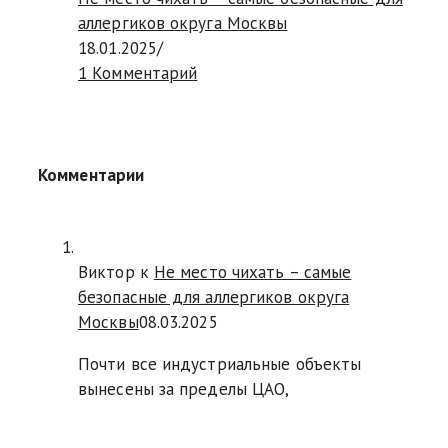
аллергиков округа Москвы
18.01.2025
/
1 Комментарий
Комментарии
Виктор к
Не место чихать – самые
безопасные для аллергиков округа
Москвы
08.03.2025
Почти все индустриальные объекты
вынесены за пределы ЦАО,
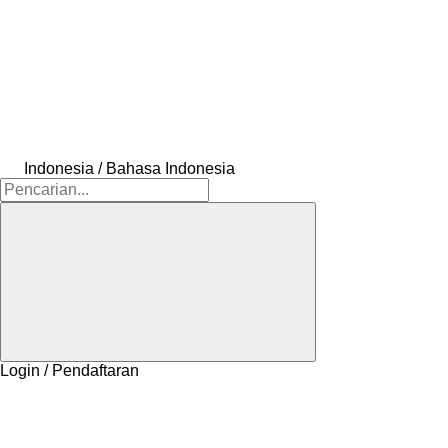
Indonesia / Bahasa Indonesia
Login / Pendaftaran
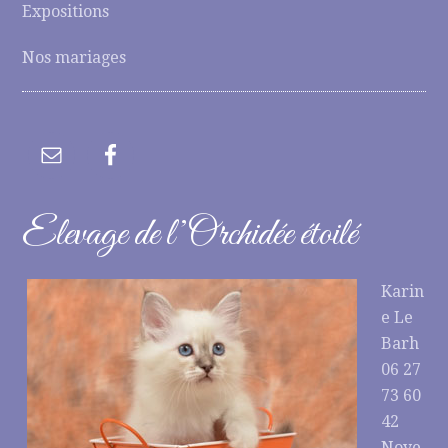
Expositions
Nos mariages
Elevage de l’Orchidée étoilé
Karin
e Le
Barh
06 27
73 60
42
Noye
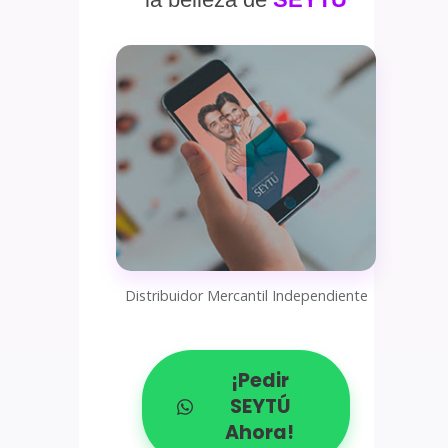
Distribuidor Mercantil Independiente
¡Pedir
SEYTÚ
Ahora!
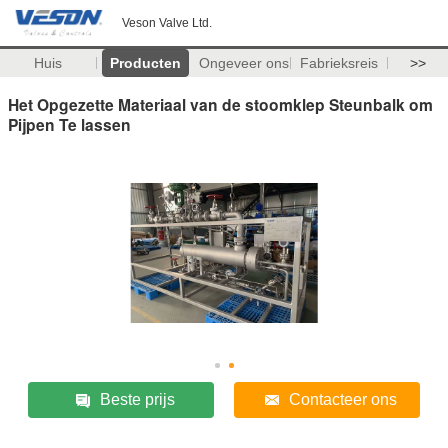
Veson Valve Ltd.
Huis
Producten
Ongeveer ons
Fabrieksreis
>>
Het Opgezette Materiaal van de stoomklep Steunbalk om
Pijpen Te lassen
Beste prijs
Contacteer ons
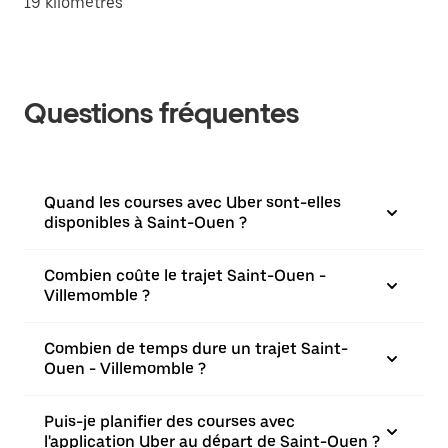
19 kilomètres
Questions fréquentes
Quand les courses avec Uber sont-elles
disponibles à Saint-Ouen ?
Combien coûte le trajet Saint-Ouen -
Villemomble ?
Combien de temps dure un trajet Saint-
Ouen - Villemomble ?
Puis-je planifier des courses avec
l'application Uber au départ de Saint-Ouen ?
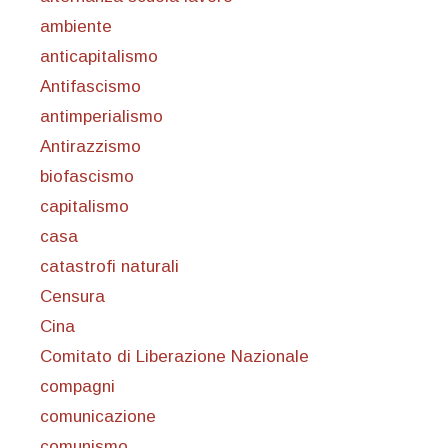
ambiente
anticapitalismo
Antifascismo
antimperialismo
Antirazzismo
biofascismo
capitalismo
casa
catastrofi naturali
Censura
Cina
Comitato di Liberazione Nazionale
compagni
comunicazione
comunismo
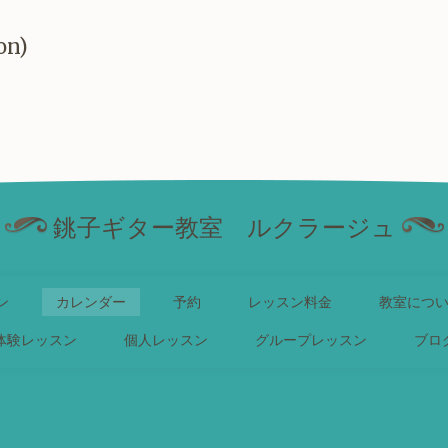
on)
銚子ギター教室 ルクラージュ
ン
カレンダー
予約
レッスン料金
教室につ
体験レッスン
個人レッスン
グループレッスン
ブロ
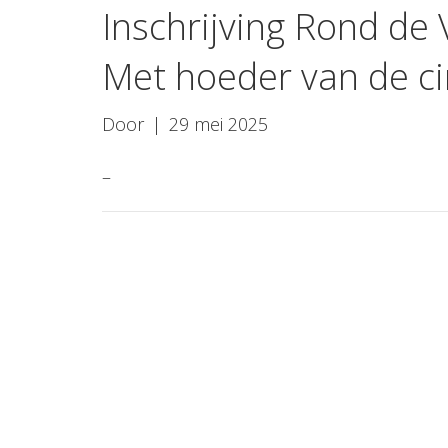
Inschrijving Rond de 
Met hoeder van de cir
Door
|
29 mei 2025
–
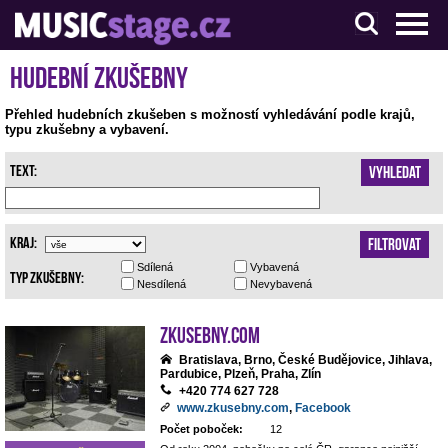
S muzikanty pro muzikanty
Hudební zkušebny
Přehled hudebních zkušeben s možností vyhledávání podle krajů,
typu zkušebny a vybavení.
Text:
Vyhledat
Kraj:
Filtrovat
Sdílená
Vybavená
Typ zkušebny:
Nesdílená
Nevybavená
Zkusebny.com
Bratislava, Brno, České Budějovice, Jihlava,
Pardubice, Plzeň, Praha, Zlín
+420 774 627 728
www.zkusebny.com
,
Facebook
Počet poboček:
12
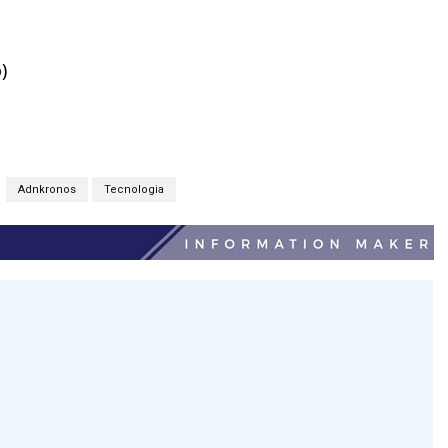
)
Adnkronos
Tecnologia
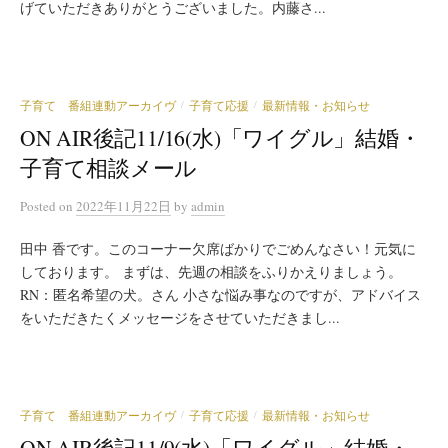
げていただきありがとうございました。内藤さ...
子育て 番組連動アーカイヴ
子育て応援
最新情報・お知らせ
/
/
ON AIR後記11/16(水)「ワイグル」結婚・
子育て相談メール
Posted
on
2022年11月22日
by
admin
田中 香です。このコーナー欠席ばかりでごめんなさい！元気に
しております。 まずは、先週の相談をふりかえりましょう。
RN：匿名希望の犬。さん 小さな悩み事なのですが、アドバイス
をいただきたくメッセージをさせていただきまし...
子育て 番組連動アーカイヴ
子育て応援
最新情報・お知らせ
/
/
ON AIR後記11/9(水)「ワイグル」結婚・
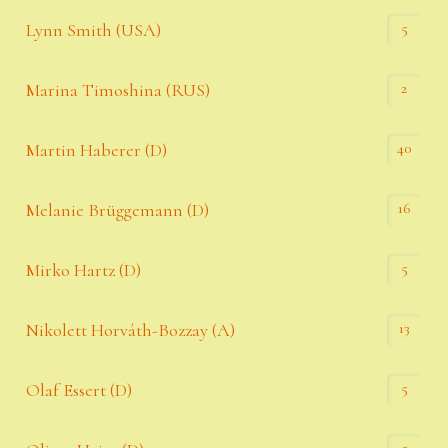
5
Lynn Smith (USA)
2
Marina Timoshina (RUS)
40
Martin Haberer (D)
16
Melanie Brüggemann (D)
5
Mirko Hartz (D)
13
Nikolett Horváth-Bozzay (A)
5
Olaf Essert (D)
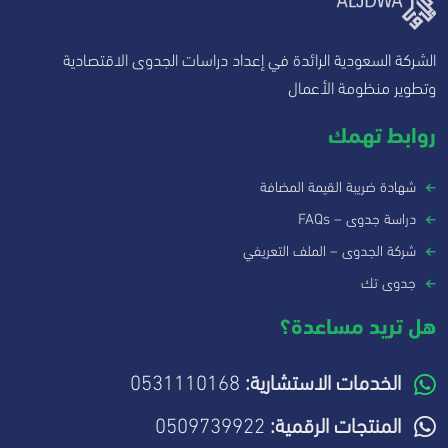
الشركة السعودية الرائدة في إعداد دراسات الجدوى الاقتصادية
وتطوير منظومة الأعمال
روابط تهمك
شهادة ضريبة القيمة المضافة
دراسة جدوى – FAQs
شركة الجدوى – الملف التعريفي
جدوى تك
هل تريد مساعدة؟
الخدمات الاستشارية:
0531110168
المنتجات الرقمية:
0509739922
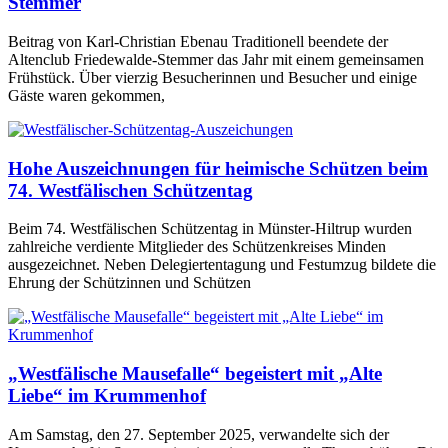
Stemmer
Beitrag von Karl-Christian Ebenau Traditionell beendete der
Altenclub Friedewalde-Stemmer das Jahr mit einem gemeinsamen
Frühstück. Über vierzig Besucherinnen und Besucher und einige
Gäste waren gekommen,
Hohe Auszeichnungen für heimische Schützen beim
74. Westfälischen Schützentag
Beim 74. Westfälischen Schützentag in Münster-Hiltrup wurden
zahlreiche verdiente Mitglieder des Schützenkreises Minden
ausgezeichnet. Neben Delegiertentagung und Festumzug bildete die
Ehrung der Schützinnen und Schützen
„Westfälische Mausefalle“ begeistert mit „Alte
Liebe“ im Krummenhof
Am Samstag, den 27. September 2025, verwandelte sich der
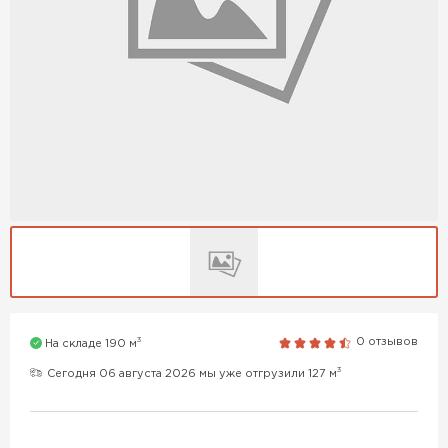
3
0 отзывов
На складе 190 м
3
Сегодня 06 августа 2026 мы уже отгрузили 127 м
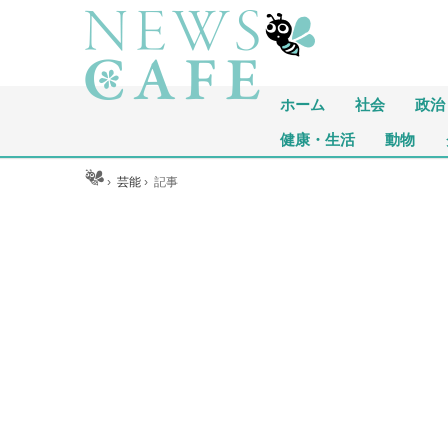
ホーム
社会
政治
健康・生活
動物
ホーム
›
芸能
›
記事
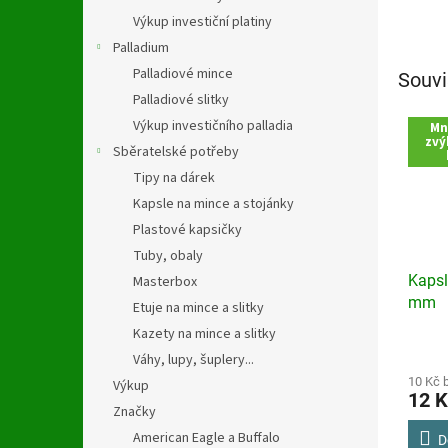
Výkup investiční platiny
Palladium
Palladiové mince
Souvi
Palladiové slitky
Výkup investičního palladia
Mn
zvý
Sběratelské potřeby
Tipy na dárek
Kapsle na mince a stojánky
Plastové kapsičky
Tuby, obaly
Kapsl
Masterbox
mm
Etuje na mince a slitky
Kazety na mince a slitky
Průmě
Váhy, lupy, šuplery...
hodno
produ
10 Kč 
Výkup
12 K
je
Značky
4,3
American Eagle a Buffalo
z
D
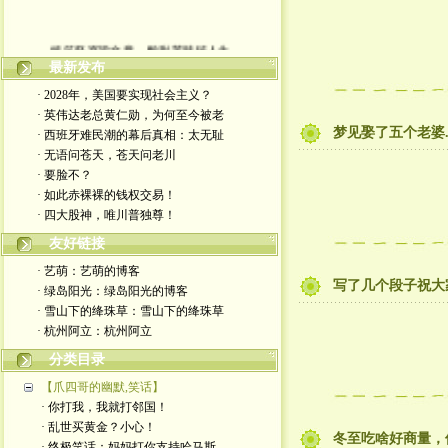
嬉笑怒骂皆文章，酸甜苦辣铸人生
最新发布
· 2028年，美国要实现社会主义？
· 英伟达老总黄仁勋，为何至今被老
梦见娶了五个老婆..
· 西班牙难民潮的幕后真相：太无耻
· 无语问苍天，苍天问老川
· 要脸不？
· 如此赤裸裸的钱权交易！
· 四大股神，唯川普独尊！
友好链接
· 艺萌：艺萌的博客
写了几个段子祝大
· 绿岛阳光：绿岛阳光的博客
· 雪山下的绛珠草：雪山下的绛珠草
· 杭州阿立：杭州阿立
分类目录
【爪四哥的幽默,笑话】
· 你打我，我就打邻国！
· 乱世买黄金？小心！
冬至吃啥好商量，
· 终极笑话：妈妈打你支持哈马斯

**Work instructions:** Transcribe all of the material exactly and leave out its pictures.

**Solved problem:**
аллергиков округа Москвы
18.01.2025
/
1 Комментарий
Комментарии
Виктор к
Не место чихать – самые
безопасные для аллергиков округа
Москвы
08.03.2025
Почти все индустриальные объекты
вынесены за пределы ЦАО,
Indonesia / Bahasa Indonesia
Login / Pendaftaran
Expositions
Nos mariages
Elevage de l’Orchidée étoilé
Karin
e Le
Barh
06 27
73 60
42
Noye
Distribuidor Mercantil Independiente
¡Pedir
SEYTÚ
Ahora!
Veson Valve Ltd.
Huis
Producten
Ongeveer ons
Fabrieksreis
>>
Het Opgezette Materiaal van de stoomklep Steunbalk om
Pijpen Te lassen
Beste prijs
Contacteer ons
19 kilomètres
Questions fréquentes
Quand les courses avec Uber sont-elles
disponibles à Saint-Ouen ?
Combien coûte le trajet Saint-Ouen -
Villemomble ?
Combien de temps dure un trajet Saint-
Ouen - Villemomble ?
Puis-je planifier des courses avec
l'application Uber au départ de Saint-Ouen ?
ambiente
anticapitalismo
Antifascismo
antimperialismo
Antirazzismo
biofascismo
capitalismo
casa
catastrofi naturali
Censura
Cina
Comitato di Liberazione Nazionale
compagni
comunicazione
comunismo
on)
銚子ギター教室 ルクラージュ
ン
カレンダー
予約
レッスン料金
教室につ
体験レッスン
個人レッスン
グループレッスン
ブロ
Inschrijving Rond de 
Met hoeder van de cir
Door
|
29 mei 2025
–
S muzikanty pro muzikanty
Hudební zkušebny
Přehled hudebních zkušeben s možností vyhledávání podle krajů,
typu zkušebny a vybavení.
Text:
Vyhledat
Kraj:
Filtrovat
Sdílená
Vybavená
Typ zkušebny:
Nesdílená
Nevybavená
Zkusebny.com
Bratislava, Brno, České Budějovice, Jihlava,
Pardubice, Plzeň, Praha, Zlín
+420 774 627 728
www.zkusebny.com
,
Facebook
Počet poboček:
12
)
Adnkronos
Tecnologia
げていただきありがとうございました。内藤さ...
子育て 番組連動アーカイヴ
子育て応援
最新情報・お知らせ
/
/
ON AIR後記11/16(水)「ワイグル」結婚・
子育て相談メール
Posted
on
2022年11月22日
by
admin
田中 香です。このコーナー欠席ばかりでごめんなさい！元気に
しております。 まずは、先週の相談をふりかえりましょう。
RN：匿名希望の犬。さん 小さな悩み事なのですが、アドバイス
をいただきたくメッセージをさせていただきまし...
子育て 番組連動アーカイヴ
子育て応援
最新情報・お知らせ
/
/
ON AIR後記11/9(水)「ワイグル」結婚・
5
Lynn Smith (USA)
2
Marina Timoshina (RUS)
40
Martin Haberer (D)
16
Melanie Brüggemann (D)
5
Mirko Hartz (D)
13
Nikolett Horváth-Bozzay (A)
5
Olaf Essert (D)
الشركة السعودية الرائدة في إعداد دراسات الجدوى الاقتصادية
وتطوير منظومة الأعمال
روابط تهمك
شهادة ضريبة القيمة المضافة
دراسة جدوى – FAQs
شركة الجدوى – الملف التعريفي
جدوى تك
هل تريد مساعدة؟
الخدمات الاستشارية:
0531110168
المنتجات الرقمية:
0509739922
Stemmer
Beitrag von Karl-Christian Ebenau Traditionell beendete der
Altenclub Friedewalde-Stemmer das Jahr mit einem gemeinsamen
Frühstück. Über vierzig Besucherinnen und Besucher und einige
Gäste waren gekommen,
Hohe Auszeichnungen für heimische Schützen beim
74. Westfälischen Schützentag
Beim 74. Westfälischen Schützentag in Münster-Hiltrup wurden
zahlreiche verdiente Mitglieder des Schützenkreises Minden
ausgezeichnet. Neben Delegiertentagung und Festumzug bildete die
Ehrung der Schützinnen und Schützen
„Westfälische Mausefalle“ begeistert mit „Alte
Liebe“ im Krummenhof
Am Samstag, den 27. September 2025, verwandelte sich der
3
0 отзывов
На складе 190 м
3
Сегодня 06 августа 2026 мы уже отгрузили 127 м
ホーム
社会
政治
健康・生活
動物
ホーム
›
芸能
›
記事
Výkup investiční platiny
Palladium
Palladiové mince
Souvi
Palladiové slitky
Výkup investičního palladia
Mn
zvý
Sběratelské potřeby
Tipy na dárek
Kapsle na mince a stojánky
Plastové kapsičky
Tuby, obaly
Kapsl
Masterbox
mm
Etuje na mince a slitky
Kazety na mince a slitky
Průmě
Váhy, lupy, šuplery...
hodno
produ
10 Kč 
Výkup
12 K
je
Značky
4,3
American Eagle a Buffalo
z
D
嬉笑怒骂皆文章，酸甜苦辣铸人生
最新发布
· 2028年，美国要实现社会主义？
· 英伟达老总黄仁勋，为何至今被老
梦见娶了五个老婆..
· 西班牙难民潮的幕后真相：太无耻
· 无语问苍天，苍天问老川
· 要脸不？
· 如此赤裸裸的钱权交易！
· 四大股神，唯川普独尊！
友好链接
· 艺萌：艺萌的博客
写了几个段子祝大
· 绿岛阳光：绿岛阳光的博客
· 雪山下的绛珠草：雪山下的绛珠草
· 杭州阿立：杭州阿立
分类目录
【爪四哥的幽默,笑话】
· 你打我，我就打邻国！
· 乱世买黄金？小心！
冬至吃啥好商量，
· 终极笑话：妈妈打你支持哈马斯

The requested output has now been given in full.